Top of RECORDED DATA

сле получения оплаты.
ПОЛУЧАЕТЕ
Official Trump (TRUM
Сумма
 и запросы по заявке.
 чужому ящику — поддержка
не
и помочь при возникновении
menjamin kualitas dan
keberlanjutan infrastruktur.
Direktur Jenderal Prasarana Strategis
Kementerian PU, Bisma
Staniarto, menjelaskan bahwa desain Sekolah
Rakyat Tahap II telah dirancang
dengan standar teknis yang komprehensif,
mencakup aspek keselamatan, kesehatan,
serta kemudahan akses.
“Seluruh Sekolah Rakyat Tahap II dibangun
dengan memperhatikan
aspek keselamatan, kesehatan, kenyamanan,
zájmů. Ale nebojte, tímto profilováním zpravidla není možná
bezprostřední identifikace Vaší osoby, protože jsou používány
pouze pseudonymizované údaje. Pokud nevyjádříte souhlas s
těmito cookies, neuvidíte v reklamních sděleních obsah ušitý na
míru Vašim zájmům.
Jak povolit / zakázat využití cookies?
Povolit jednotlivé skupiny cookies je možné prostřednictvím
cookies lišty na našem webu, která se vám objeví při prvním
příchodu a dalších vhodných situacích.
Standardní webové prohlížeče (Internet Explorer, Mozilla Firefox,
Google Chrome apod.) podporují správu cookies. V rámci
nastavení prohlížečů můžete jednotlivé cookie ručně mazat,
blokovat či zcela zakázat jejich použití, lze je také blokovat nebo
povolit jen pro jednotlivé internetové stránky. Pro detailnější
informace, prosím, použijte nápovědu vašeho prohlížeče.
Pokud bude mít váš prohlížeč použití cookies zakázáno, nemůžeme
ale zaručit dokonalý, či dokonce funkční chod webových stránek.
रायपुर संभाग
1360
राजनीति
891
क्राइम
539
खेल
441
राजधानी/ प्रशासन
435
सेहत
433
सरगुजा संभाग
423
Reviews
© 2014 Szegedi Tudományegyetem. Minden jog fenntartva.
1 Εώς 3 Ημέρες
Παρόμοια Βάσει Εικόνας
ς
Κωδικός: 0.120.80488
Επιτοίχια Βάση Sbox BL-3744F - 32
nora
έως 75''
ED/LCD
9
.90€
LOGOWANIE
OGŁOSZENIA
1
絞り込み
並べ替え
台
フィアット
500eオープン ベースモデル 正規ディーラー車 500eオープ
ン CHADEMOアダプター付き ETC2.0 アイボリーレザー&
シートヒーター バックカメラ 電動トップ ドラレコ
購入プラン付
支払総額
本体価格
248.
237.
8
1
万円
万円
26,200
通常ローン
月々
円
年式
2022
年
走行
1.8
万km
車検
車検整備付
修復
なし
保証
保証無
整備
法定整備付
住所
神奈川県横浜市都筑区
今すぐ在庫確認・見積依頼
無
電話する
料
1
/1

Bottom of RECORDED DATA

**TASK TO CARRY OUT**
Your output should consist only of the lines from the one containing "těmito cookies, neuvidíte" to the end of the records above, each retyped exactly.

**TASK RESPONSE**
těmito cookies, neuvidíte v reklamních sděleních obsah ušitý na
míru Vašim zájmům.
Jak povolit / zakázat využití cookies?
Povolit jednotlivé skupiny cookies je možné prostřednictvím
cookies lišty na našem webu, která se vám objeví při prvním
příchodu a dalších vhodných situacích.
Standardní webové prohlížeče (Internet Explorer, Mozilla Firefox,
Google Chrome apod.) podporují správu cookies. V rámci
nastavení prohlížečů můžete jednotlivé cookie ručně mazat,
blokovat či zcela zakázat jejich použití, lze je také blokovat nebo
povolit jen pro jednotlivé internetové stránky. Pro detailnější
informace, prosím, použijte nápovědu vašeho prohlížeče.
Pokud bude mít váš prohlížeč použití cookies zakázáno, nemůžeme
ale zaručit dokonalý, či dokonce funkční chod webových stránek.
रायपुर संभाग
1360
राजनीति
891
क्राइम
539
खेल
441
राजधानी/ प्रशासन
435
सेहत
433
सरगुजा संभाग
423
Reviews
© 2014 Szegedi Tudományegyetem. Minden jog fenntartva.
1 Εώς 3 Ημέρες
Παρόμοια Βάσει Εικόνας
ς
Κωδικός: 0.120.80488
Επιτοίχια Βάση Sbox BL-3744F - 32
nora
έως 75''
ED/LCD
9
.90€
LOGOWANIE
OGŁOSZENIA
1
絞り込み
並べ替え
台
フィアット
500eオープン ベースモデル 正規ディーラー車 500eオープ
ン CHADEMOアダプター付き ETC2.0 アイボリーレザー&
シートヒーター バックカメラ 電動トップ ドラレコ
購入プラン付
支払総額
本体価格
248.
237.
8
1
万円
万円
26,200
通常ローン
月々
円
年式
2022
年
走行
1.8
万km
車検
車検整備付
修復
なし
保証
保証無
整備
法定整備付
住所
神奈川県横浜市都筑区
今すぐ在庫確認・見積依頼
無
電話する
料
1
/1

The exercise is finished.